Augenzwinkernde Maskenideen mit zahlreichen sächsischen Sprüchen gibt‘s bei ddv-lokal.de. // Foto: A. Braun

Die Läden öffnen wieder, das Leben kehrt auch in die Stadtbezirke zurück. Und das ThemaMasken spielt dabei eine spannende Rolle.

Die Leidenszeit für Kunden und Geschäftsleute ist endlich vorbei. Die Läden dürfen nach wochenlanger Schließung wieder öffnen; und so wird nun Stück für Stück das Leben in die Einkaufsstraßen auch abseits des Stadtzentrums zurückkehren. Das tägliche Gewusel auf dem Weißen Hirsch oder auch eine Standseilbahnfahrt abwärts, unten am Blauen Wunder hat schon wirklich gefehlt! Ein fast menschenleerer Körnerplatz oder kaum Begängnis am Weißen Hirsch – ein Anblick, der ungewohnt war… Und doch ist auch der aktuelle Blick ein bisschen anders als noch vor der Krise. Die Kunden sind zwar wieder da, aber der eine oder andere trägt eine Mund-Nasen-Maske – und wer in die Geschäfte will, muss derzeit ja in jedem Fall eine solche Maske tragen. Doch nicht nur die Kunden, auch die Geschäftsleute haben sich auf diese neue Situation in Corona-Zeiten eingestellt. Ideenreich, wie sich auf dem Weißen Hirsch und auch am Körnerplatz zeigt.

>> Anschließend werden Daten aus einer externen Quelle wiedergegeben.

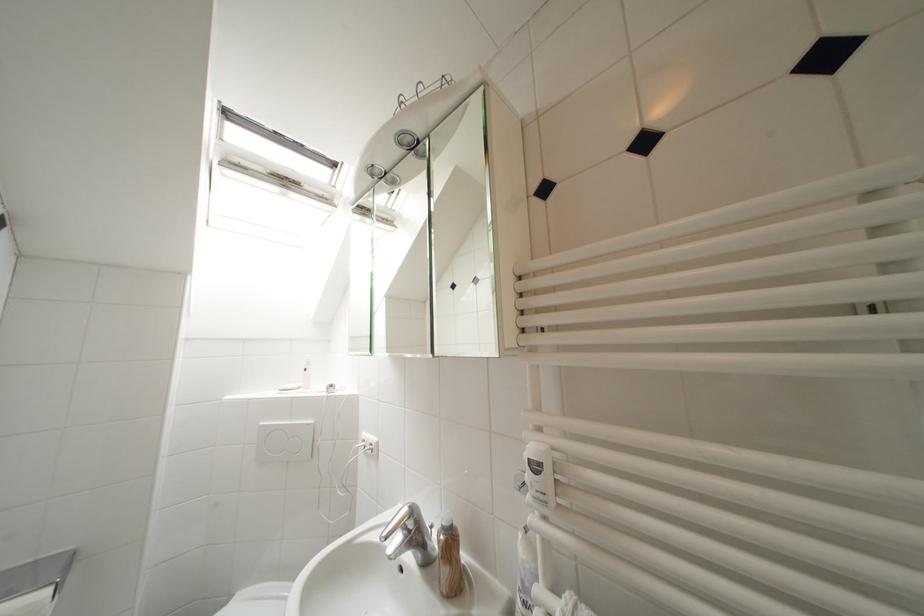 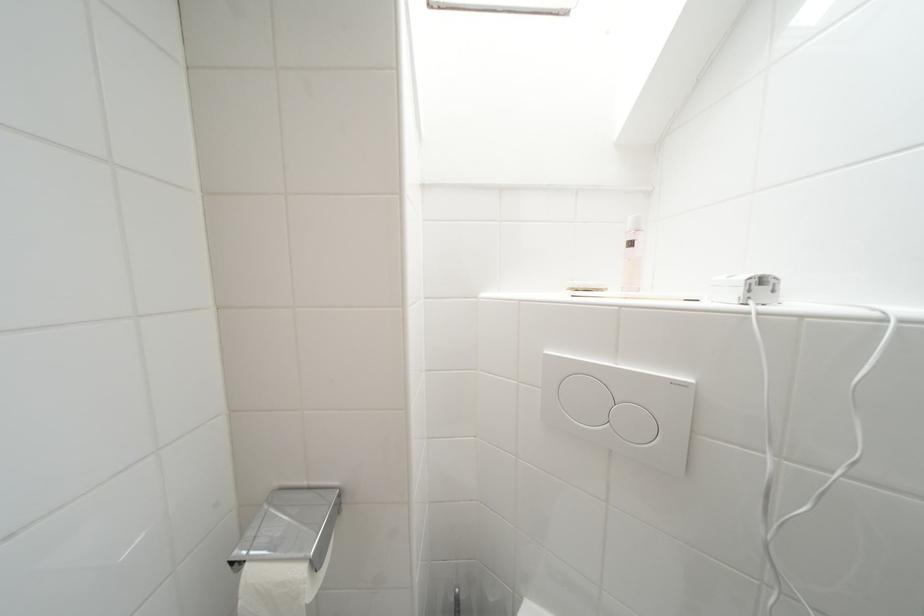 Where in the second image is the point corresponding to point 311,373 from the first image?

(638, 246) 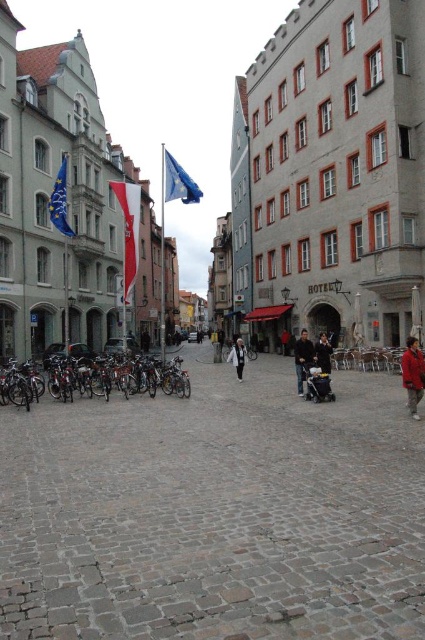 Does point (214, 576) come farther from viewer compared to point (300, 374)?

That is False.

This screenshot has height=640, width=425. I want to click on gray cobblestone square at center, so click(215, 513).

Is blue fabric flag at upper center further to the viewer compared to white cotton jacket at center?

Yes, it is.

Consider the image. How much distance is there between blue fabric flag at upper center and white cotton jacket at center?

blue fabric flag at upper center is 99.87 meters from white cotton jacket at center.

Does point (197, 200) come farther from viewer compared to point (229, 355)?

No, it is in front of (229, 355).

Locate an element on the screen. The height and width of the screenshot is (640, 425). blue fabric flag at upper center is located at coordinates tap(178, 182).

Is point (104, 556) behind point (238, 372)?

That is False.

The height and width of the screenshot is (640, 425). Identify the location of gray cobblestone square at center. (215, 513).

Is point (138, 472) positioned after point (243, 346)?

That is False.

The height and width of the screenshot is (640, 425). Identify the location of gray cobblestone square at center. (215, 513). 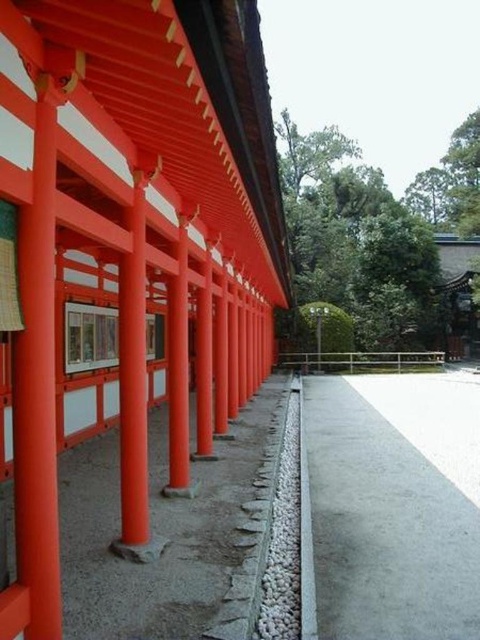 You are a visitor at a Shinto shrine and want to walk from the entrance to the shrine building. You notice the matte orange pillars at center and the gray concrete path at lower center. Which object is narrower, and would you prefer to walk on the wider one for better footing?

The matte orange pillars at center are narrower than the gray concrete path at lower center. You should walk on the gray concrete path at lower center for better footing since it is wider.

You are standing at the entrance of the shrine and want to place a small offering at the base of the matte orange pillars at center. Given that your current position is at coordinates point A, which is at point coordinates at point A, which is at point coordinates at point A, which is at point coordinates at point A, which is at point coordinates at point A, which is at point coordinates at point A, which is at point coordinates at point A, which is at point coordinates at point A, which is at point point A

The matte orange pillars at center are located at point coordinates at point A, which is at point coordinates at point A, which is at point coordinates at point A, which is at point coordinates at point A, which is at point coordinates at point A, which is at point coordinates at point A, which is at point coordinates at point point A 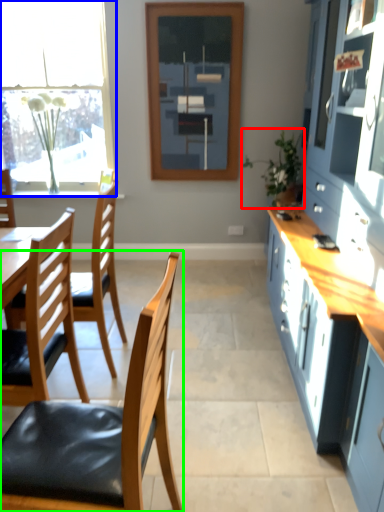 Question: Considering the real-world distances, which object is closest to houseplant (highlighted by a red box)? window (highlighted by a blue box) or chair (highlighted by a green box).

Choices:
 (A) window
 (B) chair

Answer: (A) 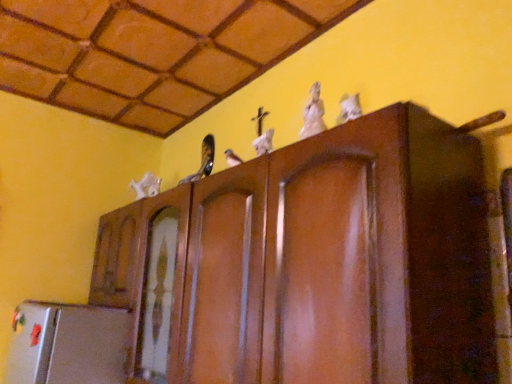 Question: Is white matte animal at left, which is counted as the first animal, starting from the back, positioned far away from white glossy statue at upper center, placed as the 2th animal when sorted from front to back?

Choices:
 (A) yes
 (B) no

Answer: (A)

Question: Is white matte animal at left, placed as the third animal when sorted from right to left, closer to the viewer compared to white glossy statue at upper center, placed as the 2th animal when sorted from front to back?

Choices:
 (A) yes
 (B) no

Answer: (B)

Question: Can you confirm if white matte animal at left, which is counted as the first animal, starting from the back, is thinner than white glossy statue at upper center, which ranks as the 2th animal in back-to-front order?

Choices:
 (A) no
 (B) yes

Answer: (A)

Question: Is white matte animal at left, which is the 1th animal in left-to-right order, positioned behind white glossy statue at upper center, which ranks as the 2th animal in back-to-front order?

Choices:
 (A) no
 (B) yes

Answer: (B)

Question: Is white matte animal at left, placed as the third animal when sorted from right to left, at the left side of white glossy statue at upper center, which ranks as the 2th animal in back-to-front order?

Choices:
 (A) yes
 (B) no

Answer: (A)

Question: Is white matte animal at left, the third animal in the front-to-back sequence, positioned with its back to white glossy statue at upper center, the second animal in the left-to-right sequence?

Choices:
 (A) no
 (B) yes

Answer: (A)

Question: Does white glossy statue at upper center, the second animal in the left-to-right sequence, have a lesser width compared to white matte animal at left, the third animal in the front-to-back sequence?

Choices:
 (A) no
 (B) yes

Answer: (B)

Question: Are white glossy statue at upper center, the second animal in the left-to-right sequence, and white matte animal at left, placed as the third animal when sorted from right to left, located far from each other?

Choices:
 (A) no
 (B) yes

Answer: (B)

Question: Is white glossy statue at upper center, which ranks as the 2th animal in back-to-front order, in contact with white matte animal at left, which is the 1th animal in left-to-right order?

Choices:
 (A) no
 (B) yes

Answer: (A)

Question: Is white glossy statue at upper center, the second animal in the left-to-right sequence, taller than white matte animal at left, which is the 1th animal in left-to-right order?

Choices:
 (A) yes
 (B) no

Answer: (A)

Question: From a real-world perspective, is white glossy statue at upper center, placed as the 2th animal when sorted from front to back, on top of white matte animal at left, placed as the third animal when sorted from right to left?

Choices:
 (A) no
 (B) yes

Answer: (A)

Question: Considering the relative positions of white glossy statue at upper center, which appears as the second animal when viewed from the right, and white matte animal at left, which is the 1th animal in left-to-right order, in the image provided, is white glossy statue at upper center, which appears as the second animal when viewed from the right, in front of white matte animal at left, which is the 1th animal in left-to-right order,?

Choices:
 (A) yes
 (B) no

Answer: (A)

Question: Is white glossy statue at upper center, which ranks as the 2th animal in back-to-front order, bigger than white glossy cat at upper right, the third animal viewed from the left?

Choices:
 (A) no
 (B) yes

Answer: (B) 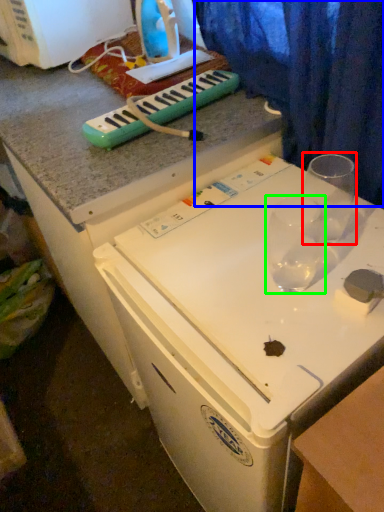 Question: Estimate the real-world distances between objects in this image. Which object is closer to martini glass (highlighted by a red box), curtain (highlighted by a blue box) or martini glass (highlighted by a green box)?

Choices:
 (A) curtain
 (B) martini glass

Answer: (B)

Mit Design-Masken Künstler unterstützen

Cornelia Donath zum Beispiel verkauft nicht „einfach nur“ Masken, sondern sie verkauft ganz besondere und das auch noch für einen ganz besonderen Zweck. Die Schneidermeisterin, die in ihrem Geschäft am Weißen Hirsch seit über 20 Jahren Kleider nach Maß fertigt, hat in den vergangenen Wochen auch in Sachen Masken individuelle Einzelstücke geschneidert. „Design-Masken, die Unikate sind, genau wie eine Live-Kulturveranstaltung“, vergleicht sie. Und weil derzeit ja bekanntlich keine Kulturveranstaltungen erlaubt sind, unterstützt Cornelia Donath aus den Einnahmen der Masken Künstler aus der Region. Drei Euro pro Maske spendet sie; „die ersten 100 Euro gingen so an die bekannte Violinenmusikerin Katrin Wettin“. Die besonderen Masken gibt es nach wie vor. Aber natürlich freut sich Cornelia Donath, nun endlich wieder für ihre Kundinnen da sein zu können: maßgeschneiderte Brautkleider, Ballkleider, Overalls, Sommerkleider oder auch Hosenanzüge. Problemfiguren gibt es nicht, sagt sie und verweist auf ihren Slogan „Maßgeschneidertes für Unangepasste“.

Weil Masken fehlten, kurzerhand an die Nähmaschine gesetzt

Das Thema Masken spielte natürlich auch in der Änderungsschneiderei von Silke Uhlmann in den vergangenen Wochen eine große Rolle. Denn auch sie durfte ihr Geschäft nicht öffnen, ihre Änderungsaufträge für Damen- und Herrenbekleidung, Kinder- und Festkleidung mussten liegenbleiben. Aber schnell wurde deutlich, dass überall Masken fehlten. Was lag also näher, sagt Silke Uhlmann, als sich an die Nähmaschine zu setzen und Gesichtsmasken herzustellen. Schritt für Schritt kehrt aber wieder ein wenig Normalität zurück, freut sie sich – und so sind die ersten Änderungsaufträge für Gardinen oder auch neue Kissenbezüge schon erledigt. Und wer in den vergangenen Wochen des nicht ganz freiwilligen Zuhausebleibens das Nähen oder Stricken als Ausgleich für sich entdeckt hat, auch der ist bei Silke Uhlmann richtig, denn neben Kurzwaren hat sie auch Wolle im Angebot.

Gesichtsmasken als Dankeschön an Kunden

Sicher ist für viele nun auch die Zeit, sich bei Freunden oder Familie für die Unterstützung in den vergangenen Wochen zu bedanken. Passende kleine Geschenke dafür, sind bei Fürst Romantik & Nostalgie am Körnerplatz zu finden. Und ab einem Einkauf von fünf Euro gibt’s – solange der Vorrat reicht – sogar eine Gesichtsmaske gratis dazu. Ebenfalls als Dankeschön, so Andrea Fürst.